Wat vordert de werkneemster?
De werkneemster vordert dat de kantonrechter bij wijze van voorlopige voorziening de werkgever veroordeelt om de werkneemster binnen 24 uur na betekening van het vonnis:
- toe te laten tot haar taken en verantwoordelijkheden, die voorheen bij haar waren ondergebracht in haar functie als HR Business Partner EMEA, met de daarbij behorende rapportagelijnen en arbeidsvoorwaarden, en haar tot de uitvoering van de bijbehorende werkzaamheden blijvend ook de gelegenheid te stellen en wel totdat de arbeidsovereenkomst rechtsgeldig zal zijn geëindigd
- zorg te dragen voor een interne berichtgeving aan alle medewerkers binnen HR en aan het management, dat de werkneemster bij uitsluiting van ieder ander verantwoordelijk is voor alle HR aangelegenheden binnen EMEA zoals die blijken uit haar voormalige functieomschrijving HR Business Partner EMEA;
- dit voorgaande op straffe van een dwangsom van € 1.000 voor iedere dag of een gedeelte daarvan dat de werkgever daarvan in gebreke blijft.
Spoedeisend belang
De vordering in kort geding kan alleen worden toegewezen als de werkneemster daarbij een spoedeisend belang heeft. Dat is hier, gelet op de aard van de vordering (wedertewerkstelling in de bedongen arbeid), het geval. Dat de werkneemster ondanks de wijzigingen in haar functie nog haar volledige salaris en arbeidsvoorwaarden ontvangt, doet aan het spoedeisende karakter van de vordering niet af.

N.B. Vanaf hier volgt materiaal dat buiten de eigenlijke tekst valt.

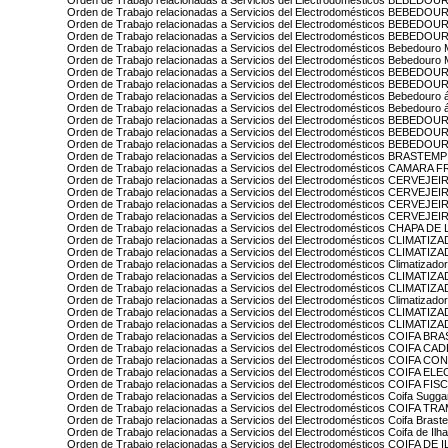
Orden de Trabajo relacionadas a Servicios del Electrodomésticos BEBED
Orden de Trabajo relacionadas a Servicios del Electrodomésticos BEBED
Orden de Trabajo relacionadas a Servicios del Electrodomésticos BEBEDO
Orden de Trabajo relacionadas a Servicios del Electrodomésticos BEBEDO
Orden de Trabajo relacionadas a Servicios del Electrodomésticos Bebedouro 
Orden de Trabajo relacionadas a Servicios del Electrodomésticos Bebedouro M
Orden de Trabajo relacionadas a Servicios del Electrodomésticos BEBEDO
Orden de Trabajo relacionadas a Servicios del Electrodomésticos BEBED
Orden de Trabajo relacionadas a Servicios del Electrodomésticos Bebedouro á
Orden de Trabajo relacionadas a Servicios del Electrodomésticos Bebedou
Orden de Trabajo relacionadas a Servicios del Electrodomésticos BE
Orden de Trabajo relacionadas a Servicios del Electrodomésticos BEB
Orden de Trabajo relacionadas a Servicios del Electrodomésticos BEBE
Orden de Trabajo relacionadas a Servicios del Electrodomésticos BRAST
Orden de Trabajo relacionadas a Servicios del Electrodomésticos CAMA
Orden de Trabajo relacionadas a Servicios del Electrodomésticos CERVEJ
Orden de Trabajo relacionadas a Servicios del Electrodomésticos CERVE
Orden de Trabajo relacionadas a Servicios del Electrodomésticos CERVEJ
Orden de Trabajo relacionadas a Servicios del Electrodomésticos CERVE
Orden de Trabajo relacionadas a Servicios del Electrodomésticos CHAPA 
Orden de Trabajo relacionadas a Servicios del Electrodomésticos CLIMATI
Orden de Trabajo relacionadas a Servicios del Electrodomésticos CLIMAT
Orden de Trabajo relacionadas a Servicios del Electrodomésticos Climatizador
Orden de Trabajo relacionadas a Servicios del Electrodomésticos CLIMA
Orden de Trabajo relacionadas a Servicios del Electrodomésticos CLIMA
Orden de Trabajo relacionadas a Servicios del Electrodomésticos Climatiz
Orden de Trabajo relacionadas a Servicios del Electrodomésticos CLIMAT
Orden de Trabajo relacionadas a Servicios del Electrodomésticos CLIMAT
Orden de Trabajo relacionadas a Servicios del Electrodomésticos COIFA B
Orden de Trabajo relacionadas a Servicios del Electrodomésticos COIFA C
Orden de Trabajo relacionadas a Servicios del Electrodomésticos COIFA C
Orden de Trabajo relacionadas a Servicios del Electrodomésticos COIFA E
Orden de Trabajo relacionadas a Servicios del Electrodomésticos COIFA FI
Orden de Trabajo relacionadas a Servicios del Electrodomésticos Coifa Sugga
Orden de Trabajo relacionadas a Servicios del Electrodomésticos COIFA T
Orden de Trabajo relacionadas a Servicios del Electrodomésticos Coifa Bras
Orden de Trabajo relacionadas a Servicios del Electrodomésticos Coifa de Ilha
Orden de Trabajo relacionadas a Servicios del Electrodomésticos COIFA 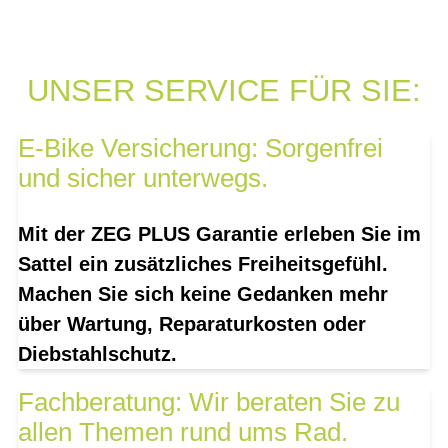
UNSER SERVICE FÜR SIE:
E-Bike Versicherung: Sorgenfrei
und sicher unterwegs.
Mit der ZEG PLUS Garantie erleben Sie im
Sattel ein zusätzliches Freiheitsgefühl.
Machen Sie sich keine Gedanken mehr
über Wartung, Reparaturkosten oder
Diebstahlschutz.
Fachberatung: Wir beraten Sie zu
allen Themen rund ums Rad.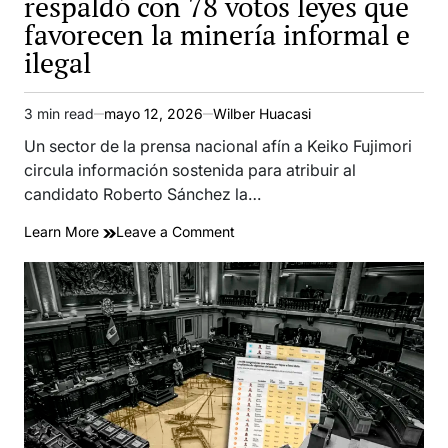
respaldó con 78 votos leyes que
favorecen la minería informal e
ilegal
3 min read
mayo 12, 2026
Wilber Huacasi
Estimated
read
Un sector de la prensa nacional afín a Keiko Fujimori
time
circula información sostenida para atribuir al
candidato Roberto Sánchez la…
on
Learn More
Leave a Comment
Partido
de
Keiko
Fujimori
respaldó
con
78
votos
leyes
que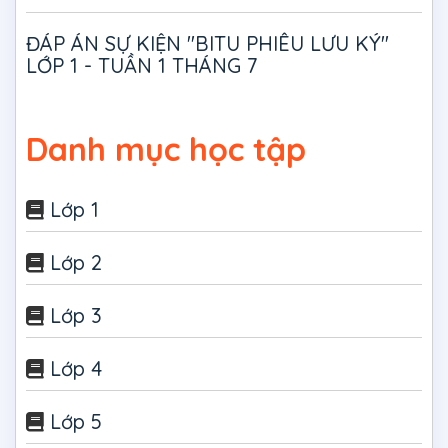
ĐÁP ÁN SỰ KIỆN "BITU PHIÊU LƯU KÝ"
LỚP 1 - TUẦN 1 THÁNG 7
Danh mục học tập
Lớp 1
Lớp 2
Lớp 3
Lớp 4
Lớp 5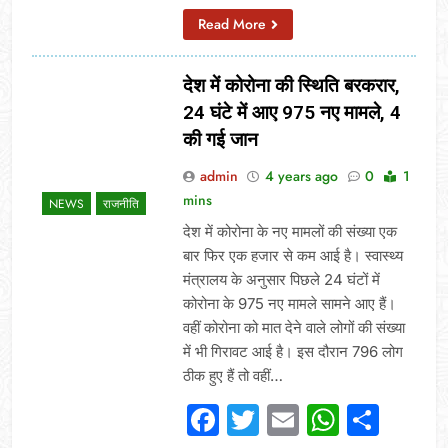
Read More
देश में कोरोना की स्थिति बरकरार,
24 घंटे में आए 975 नए मामले, 4
की गई जान
admin
4 years ago
0
1
mins
NEWS
राजनीति
देश में कोरोना के नए मामलों की संख्या एक
बार फिर एक हजार से कम आई है। स्वास्थ्य
मंत्रालय के अनुसार पिछले 24 घंटों में
कोरोना के 975 नए मामले सामने आए हैं।
वहीं कोरोना को मात देने वाले लोगों की संख्या
में भी गिरावट आई है। इस दौरान 796 लोग
ठीक हुए हैं तो वहीं…
Facebook
Twitter
Email
Whats
Sha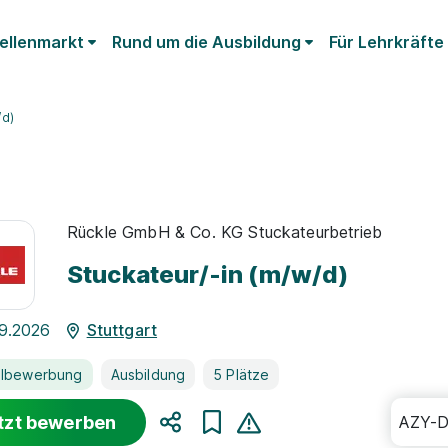
ellenmarkt
Rund um die Ausbildung
Für Lehrkräfte
/d)
Rückle GmbH & Co. KG Stuckateurbetrieb
Stuckateur/-in (m/w/d)
09.2026
Stuttgart
llbewerbung
Ausbildung
5 Plätze
tzt bewerben
AZY-
Teilen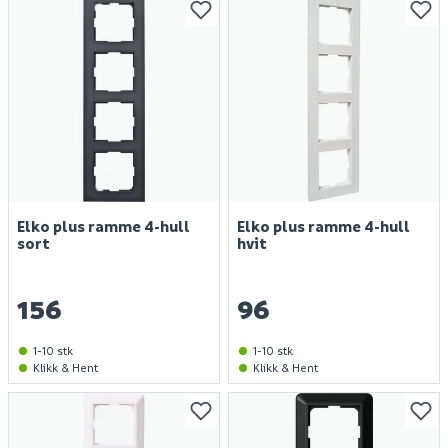
Elko plus ramme 4-hull
Elko plus ramme 4-hull
sort
hvit
156
96
1-10 stk
1-10 stk
Klikk & Hent
Klikk & Hent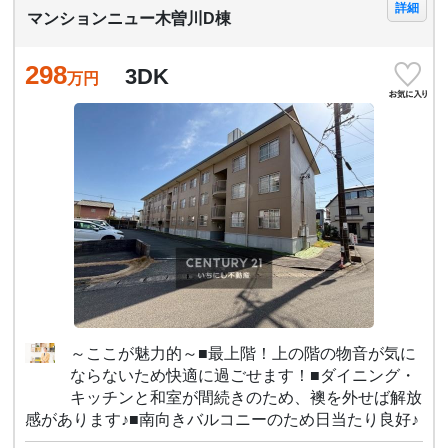
詳細
マンションニュー木曽川D棟
298
3DK
万円
～ここが魅力的～■最上階！上の階の物音が気に
ならないため快適に過ごせます！■ダイニング・
キッチンと和室が間続きのため、襖を外せば解放
感があります♪■南向きバルコニーのため日当たり良好♪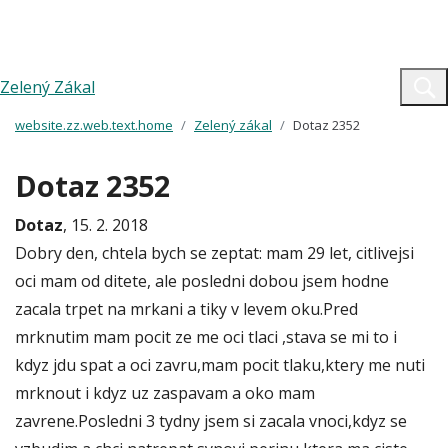
Zelený Zákal
website.zz.web.text.home
Zelený zákal
Dotaz 2352
Dotaz 2352
Dotaz
, 15. 2. 2018
Dobry den, chtela bych se zeptat: mam 29 let, citlivejsi
oci mam od ditete, ale posledni dobou jsem hodne
zacala trpet na mrkani a tiky v levem oku.Pred
mrknutim mam pocit ze me oci tlaci ,stava se mi to i
kdyz jdu spat a oci zavru,mam pocit tlaku,ktery me nuti
mrknout i kdyz uz zaspavam a oko mam
zavrene.Posledni 3 tydny jsem si zacala vnoci,kdyz se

Functie onrechtmatig en eenzijdig gewijzigd
De werkneemster stelt zich op het standpunt dat haar functie onrechtmatig en eenzijdig is gewijzigd. de werkgever heeft over de wijzigingen geen enkel overleg met de werkneemster gevoerd en het besluit zonder nadere onderbouwing of toelichting op de beweegredenen medegedeeld.
De wijzigingen zijn zo ingrijpend dat wel degelijk sprake is van een demotie. Haar oude taken en bevoegdheden zijn aan de nieuwe senior HR Business Partner EMEA toebedeeld en voor de werkneemster resteren nog slechts administratieve en operationele taken, die onder haar niveau liggen, aldus nog steeds de werkneemster.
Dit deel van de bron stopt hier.